| Exercise goal |
Extract from the listing each line in which the word "Mountain" appears.

| Dataset records |
......
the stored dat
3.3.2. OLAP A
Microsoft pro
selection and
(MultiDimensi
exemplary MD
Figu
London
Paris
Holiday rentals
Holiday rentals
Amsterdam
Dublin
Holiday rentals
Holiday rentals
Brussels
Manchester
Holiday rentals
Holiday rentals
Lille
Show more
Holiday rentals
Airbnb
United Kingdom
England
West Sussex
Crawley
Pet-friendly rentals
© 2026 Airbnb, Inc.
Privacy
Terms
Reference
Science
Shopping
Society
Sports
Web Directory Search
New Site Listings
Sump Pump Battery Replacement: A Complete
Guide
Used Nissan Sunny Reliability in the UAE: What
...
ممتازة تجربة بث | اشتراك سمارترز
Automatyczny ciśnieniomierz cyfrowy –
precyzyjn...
......
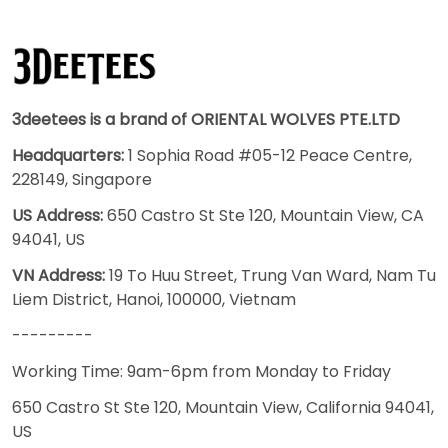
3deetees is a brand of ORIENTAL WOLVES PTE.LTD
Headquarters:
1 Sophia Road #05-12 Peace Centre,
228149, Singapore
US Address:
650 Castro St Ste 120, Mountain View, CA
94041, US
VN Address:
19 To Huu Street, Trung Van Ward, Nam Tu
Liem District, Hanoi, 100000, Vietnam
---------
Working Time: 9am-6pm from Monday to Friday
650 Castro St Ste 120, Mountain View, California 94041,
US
......
| Result for this task |
650 Castro St Ste 120, Mountain View, CA
650 Castro St Ste 120, Mountain View, California 94041,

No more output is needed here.